Cheese fly : Peynir sineği. Piophila cinsinde bulunan piophila casei türü sineğe verilen ad. bu türün larvaları peynir, işlenmiş domuz eti ve benzeri gıdalarda gelişmekte, dışkı ve karkasta da bulunabilmektedir. larvalar insanlarda bağırsak ve idrar yollarında miyazise neden olmaktadır, piophila. Peynire ve başka yiyeceklere yumurtlayarak, onlarla birlikte bu besinleri yiyenlerin sindirim aygıtını da kurtlandırabilen, yarım santimetre boyunda, koyu esmer sinek.

 

Cheese filling : Fırında pişirilen gıdaların içerisinde yer alan peynir karışımı.

Cheese it : Kesin. Bırakın. Durun. Sus. Kaç!. Kes sesini. Kaç. Bırak.

Cheese head screw : Silindirik başlı vida. Silindir başlı vida.

Cheese factory : Peynir fabrikası.

İngilizce Cheese Türkçe anlamı, Cheese eş anlamlısı

Sözcükler, direkt olarak Cheese ile ilgili eş anlamlı kelimeler olmayabilir. Kelime anlamı benzer olan sözcükler olabilirler.

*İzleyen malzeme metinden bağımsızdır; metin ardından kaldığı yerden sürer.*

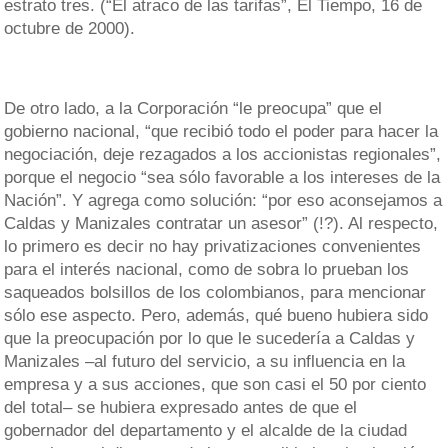
estrato tres. (“El atraco de las tarifas”, El Tiempo, 16 de
octubre de 2000).
De otro lado, a la Corporación “le preocupa” que el
gobierno nacional, “que recibió todo el poder para hacer la
negociación, deje rezagados a los accionistas regionales”,
porque el negocio “sea sólo favorable a los intereses de la
Nación”. Y agrega como solución: “por eso aconsejamos a
Caldas y Manizales contratar un asesor” (!?). Al respecto,
lo primero es decir no hay privatizaciones convenientes
para el interés nacional, como de sobra lo prueban los
saqueados bolsillos de los colombianos, para mencionar
sólo ese aspecto. Pero, además, qué bueno hubiera sido
que la preocupación por lo que le sucedería a Caldas y
Manizales –al futuro del servicio, a su influencia en la
empresa y a sus acciones, que son casi el 50 por ciento
del total– se hubiera expresado antes de que el
gobernador del departamento y el alcalde de la ciudad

Advisable : Münasip. Mantıklı. Makul. Uygun. Akla yatkın. Tavsiye edilebilir. Akıllıca. Müsait. Akla uygun.

Aright : Doğru biçimde. Hatasız olarak. Doğru olarak. Doğru dürüst. Gereği gibi. Hatasız.

Hibiscus : Bamya. Amberçiçeği. Çingülü. Gülhatmi. Ağaç hatmi. Hatmi. Amber çiçeği.

Gouda cheese : Gouda peyniri. Adını yapıldığı kasabadan alan ve inek sütünden yapılan yarı yumuşak, açık sarı renkte, yassı yuvarlak kalıplar biçiminde olan hollanda peyniri.

Mallow : Çobandağarcığı. İrlanda'da yerleşim yeri. Kuşekmeği.

Edam : Hollanda peyniri. Edam peyniri. Yuvarlak hollanda peyniri.

Common mallow : Ebegümeci (botanik terimi).

Curd : Peynir pıhtısı. Süte peynir mayası eklendikten sonra oluşan ve yapısında kazein, yağ ve peynir altı suyu bulunan pıhtı. Pıhtı. Kaymak. Kesmik. Kesilmiş süt. Teleme. Lor.

 

Pot cheese : Süzme peynir. Bir tür yumuşak beyaz peynir.

Attic : İnce. Atika ile ilgili. Atinalılarla ilgili. Tavan arası. Sade. Çatı odası. Çatı katı. Çatıarası oda. Tavanarası.

Cheese synonyms : hand cheese, triple cream, liederkranz, grated cheese, quark cheese, chevre, triple creme, tall mallow, malva, velveeta, string cheese, cheeseflower, brick cheese, malva sylvestris, cheese rind, processed cheese, process cheese, armerican cheddar, goat cheese, farmer's cheese, bleu, high mallow, genus malva, double gloucester, according to hoyle, authentic, cheshire cheese, gouda, food, attics, swiss cheese, hibiscuses, above board.

Cheese zıt anlamlı kelimeler, Cheese kelime anlamı

Continue : Bilgisayar, hukuk alanlarında kullanılır. Devam ettirmek. Devam etmek. Devamı gelmek. Sürdürmek. Sürmek. Uzamak. Olagelmek. İdame etmek. Ertelemek.

Cheese ingilizce tanımı, definition of Cheese

Cheese kelimesinin İngilizce - İngilizce çevirisi (English to English) : The curd of milk, coagulated usually with rennet, separated from the whey, and pressed into a solid mass in a hoop or mold.